The aim of this study was to design a novel carrier for enhancing the bioavailability of the poorly water-soluble drug, aripiprazole (ARP). Silicosan, the applied carrier, was obtained by chemical interaction between tetraethyl orthosilicate (TEOS) and chitosan HCl. Different ARP-loaded silicosan particles were successfully prepared in absence and presence of one of the following surfactants; Tween 80, Poloxamer 407 and cetyltrimethylammonium bromide (CTAB). The prepared ARP-loaded silicosan particles were thoroughly investigated for their structures using FTIR, XRD, and DSC analysis as well as their particle size, zeta potential, flowability, drug content, and in vitro drug release efficiencies. The prepared ARP-loaded silicosan particles were characterized by amorphous structure, high drug entrapment efficiency and a remarkable improvement in the release of aripiprazole in simulated gastric fluid. SEM and EDX revealed that the morphology and silica atom content in the prepared ARP-loaded silicosan particles were affected by the used surfactant in their formulations. The selected ARP-loaded silicosan particles were subjected to in vivo study using rabbits. The obtained pharmacokinetic results showed that the relative bioavailability for orally administered ARP-loaded silicosan particles (SC-2-CTAB) was 66% higher relative to the oral suspension (AUC was 16.38 ± 3.21 and 27.23 ± 2.35 ng.h/mL for drug powder and SC-2-CTAB formulation, respectively). The obtained results suggested the unique-structured silicosan particles to be used as successful vehicle for ARP.

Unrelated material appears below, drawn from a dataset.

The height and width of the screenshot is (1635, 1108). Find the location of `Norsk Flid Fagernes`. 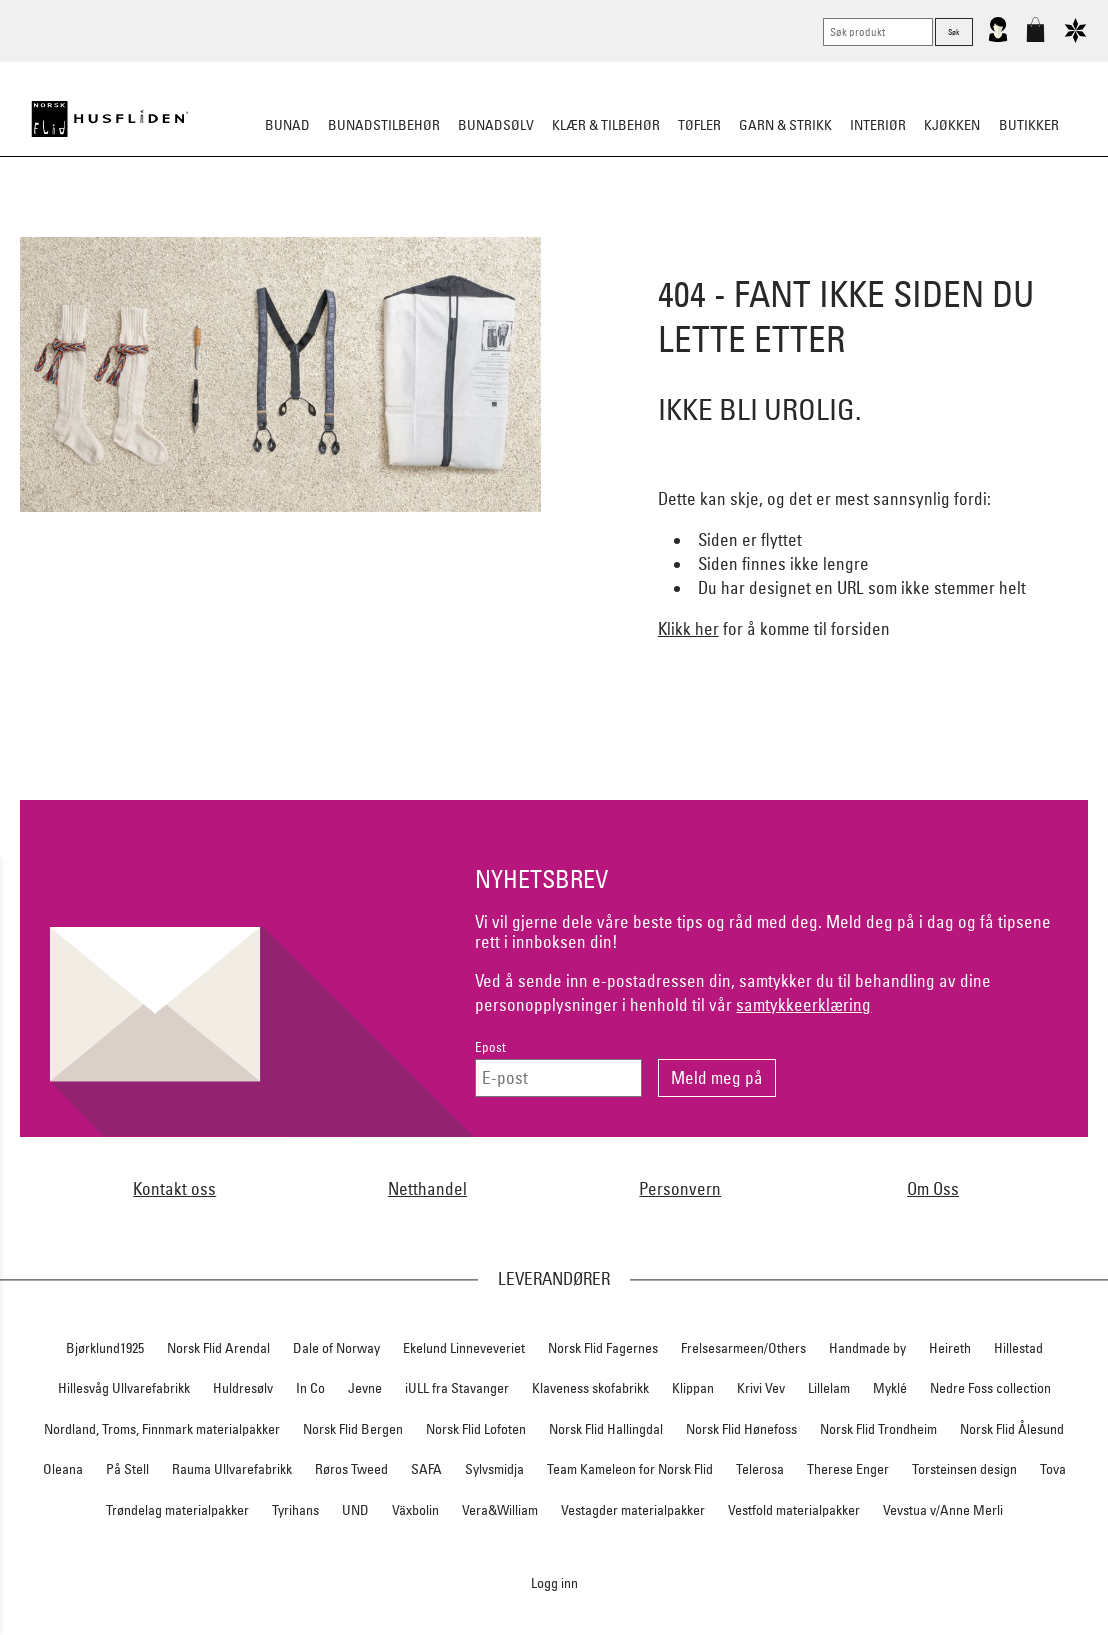 Norsk Flid Fagernes is located at coordinates (603, 1348).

本研究旨在设计一种新型载体,以提高水溶性差的药物阿立哌唑(ARP)的生物利用度。应用的载体硅烷通过四乙氧基硅烷(TEOS)和盐酸壳聚糖之间的化学相互作用获得。在不存在和存在以下表面活性剂之一的情况下,成功地制备了不同载有 ARP 的硅烷纳米粒子:聚氧乙烯山梨醇酐单油酸酯 80(Tween 80)、泊洛沙姆 407 和十六烷基三甲基溴化铵(CTAB)。使用傅里叶变换红外光谱(FTIR)、X 射线衍射(XRD)和差示扫描量热法(DSC)分析以及粒度、Zeta 电位、流动性、药物含量和体外药物释放效率对制备的载有 ARP 的硅烷纳米粒子的结构进行了全面研究。制备的载有 ARP 的硅烷纳米粒子具有无定形结构、高药物包封效率和在模拟胃液中显著提高阿立哌唑释放的特点。SEM 和 EDX 表明,所制备的载有 ARP 的硅烷纳米粒子的形态和硅原子含量受其制剂中所用表面活性剂的影响。选择的载有 ARP 的硅烷纳米粒子在兔体内进行了研究。获得的药代动力学结果表明,口服载有 ARP 的硅烷纳米粒子(SC-2-CTAB)的相对生物利用度比口服混悬剂高 66%(AUC 分别为 16.38±3.21 和 27.23±2.35ng.h/mL 用于药物粉末和 SC-2-CTAB 制剂)。结果表明,具有独特结构的硅烷纳米粒子可用作 ARP 的成功载体。